Quindi la conclusione: "Lei è di Bologna e Bologna e l’Emilia Romagna è stata terra di casi giudiziari inquietanti, datati e anche meno datati. Quindi se la sua ironia e il suo scherno può sicuramente rivelare paura di una legge efficace sulla tortura, io le posso dire che a mia volta provo paura della sua ironia e quindi anche di lei. La sua paura fa paura a noi cittadini".

Il dirigente della Polizia postale cerca di chiarire il senso del suo tweet: "In riferimento alle parole di commento della signora Ilaria Cucchi su un tweet da me pubblicato lo scorso 22 luglio preciso che il giorno dopo - sottolinea Ceccaroli - ne ho pubblicato un secondo: 'Ma se anziché cercare di catturare i Pokemon i ragazzi si dedicassero ad ammazzare le zanzare?

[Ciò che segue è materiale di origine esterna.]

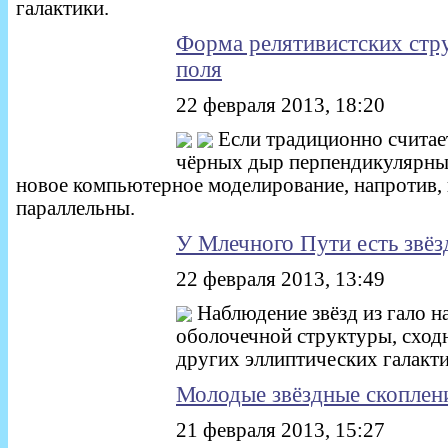
галактики.
Форма релятивистских стру
поля
22 февраля 2013, 18:20
Если традиционно считае
чёрных дыр перпендикулярны 
новое компьютерное моделирование, напротив, 
параллельны.
У Млечного Пути есть звёз
22 февраля 2013, 13:49
Наблюдение звёзд из гало н
оболочечной структуры, сход
других эллиптических галакти
Молодые звёздные скоплени
21 февраля 2013, 15:27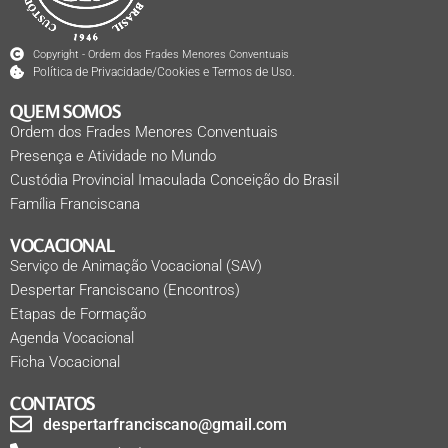
Copyright - Ordem dos Frades Menores Conventuais
Política de Privacidade/Cookies e Termos de Uso.
QUEM SOMOS
Ordem dos Frades Menores Conventuais
Presença e Atividade no Mundo
Custódia Provincial Imaculada Conceição do Brasil
Família Franciscana
VOCACIONAL
Serviço de Animação Vocacional (SAV)
Despertar Franciscano (Encontros)
Etapas de Formação
Agenda Vocacional
Ficha Vocacional
CONTATOS
despertarfranciscano@gmail.com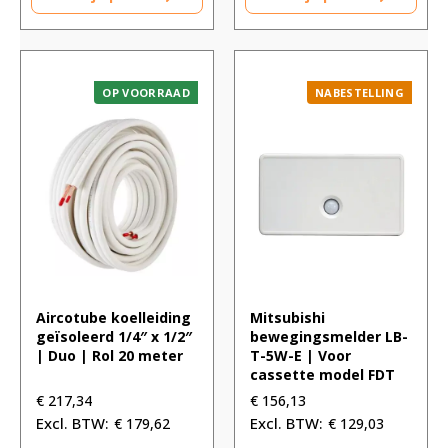
OP VOORRAAD
NABESTELLING
Aircotube koelleiding
Mitsubishi
geïsoleerd 1/4″ x 1/2″
bewegingsmelder LB-
| Duo | Rol 20 meter
T-5W-E | Voor
cassette model FDT
€
217,34
€
156,13
€
179,62
€
129,03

Non dormiremmo meglio?'".

Ed ancora un altro datato 24 luglio, spiega il poliziotto, "'Pokemon ad Auschwitz! abbiamo cresciuto una generazione senza sentimenti e rispetto; altro che giornate della memoria. Colpa nostra?!'. Credo che dall’insieme delle osservazioni che ho postato sul noto social si evinca chiaramente come il mio pensiero sia orientato esclusivamente ai pericoli derivanti dall’utilizzo dell’applicazione che nei giorni passati ha visto tanti ragazzi vittime di incidenti mentre giocavano".

"La mia attenzione per l'applicazione è derivata, oltre che da motivi professionali verso il mondo adolescenziale e le abitudini dei giovani online - aggiunge Ceccaroli - dalla mia condizione di genitore di adolescenti".

E conclude: "I tweet sono ironiche osservazioni su un’applicazione per richiamare l'attenzione, soprattutto dei genitori, su una novità del web potenzialmente pericolosa per i più giovani; ogni altra interpretazione di quanto scritto non è attribuibile al mio pensiero. Non ho mai inteso esprimere alcuna valutazione sulla proposta di legge relativa al cosiddetto reato di tortura".